START HERE: And just so I'm crystal clear, no exceptions at all?
CATHEY: There is no exception to rape or incest in either of those two abortion bans we just talked about. Both of them do have an exception to save the mother's life. But again, because of that, the prosecution -- and I think it scares a lot of people. So a lot of people will be having to go out the state or just not get an abortion at all. Democrats here say it's one of the more restrictive laws in the country. And Arizona is a very red state, or it has been…but this has the potential to change a lot of things.
START HERE: And that's what I'm wondering next, because I'm looking at Arizona's House races right now where they have nine House seats. FiveThirtyEight's forecast says at this moment, Republicans are expected to win five of those nine House seats like bare majority. Could something like this change the landscape of the midterms in a place like Arizona?
CATHEY: This has the potential to be a big game-changer. One Republican consultant told me that all the polling we've seen in Arizona that you've just mentioned here, it can be thrown out of the window. You have a Democratic candidate for attorney general here, Kris Mayes. She won't prosecute any abortion ban violations. She thinks all these bans are unconstitutional. You have Democrat Katie Hobbs. She's running for governor. She's been trying to get abortion at the forefront of the race for governor against Kari Lake. Lake is proudly against abortion. And so this ruling may very well help them here in a few weeks when ballots go out. I mean, Republicans want to be talking about inflation and immigration and crime, but now they're going to have to address this.
START HERE: Well, I don't think I quite understood this until now, that, like, normally you're voting because you think someone might affect abortion rights in your state. Say it really matters to you. Here you got the Democrats saying, "I will not enforce this law." You got the Republicans saying, "I will enforce this law." Hence, whoever votes for the attorney general or maybe the governor, you are deciding directly how abortion rights are about to be treated.

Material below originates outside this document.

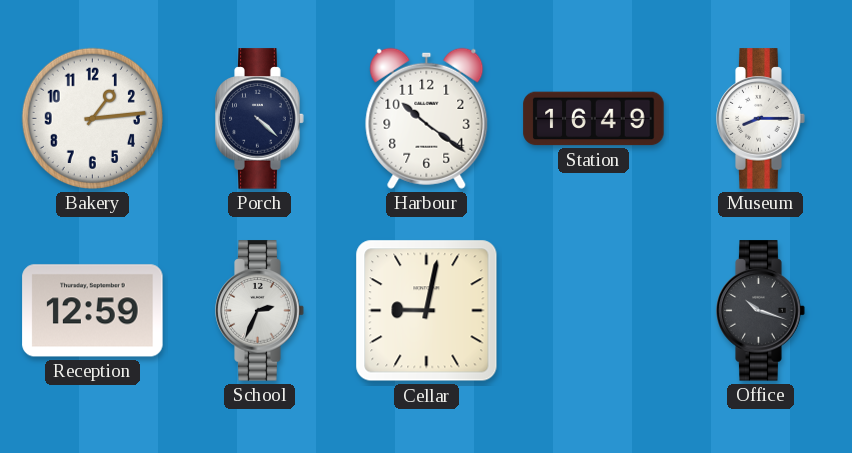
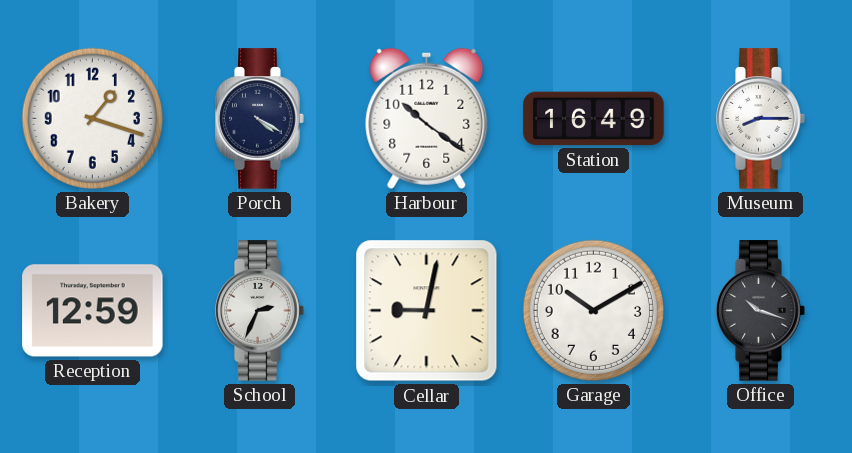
Bakery: 1:14 -> 1:18
Porch: 4:22 -> 4:20
Garage: none -> 10:10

CATHEY: Exactly. And then that's what Democrats and their supporters are at least saying. And that's what they're trying to drive home with voters. The Republicans say they'd enforce these bans. The Democrats say they wouldn't. And to that, to that matter, to in the Senate race, you've got Blake Masters and Mark Kelly and you've got Democrats there saying that Blake Masters would support a total ban on abortion at a national level. So these are all issues that are being resurfaced because of this ruling. And while it's not like Kansas, where there's a literal initiative on the issue of abortion, Democrats and their supporters here say abortion is certainly on the ballot in Arizona.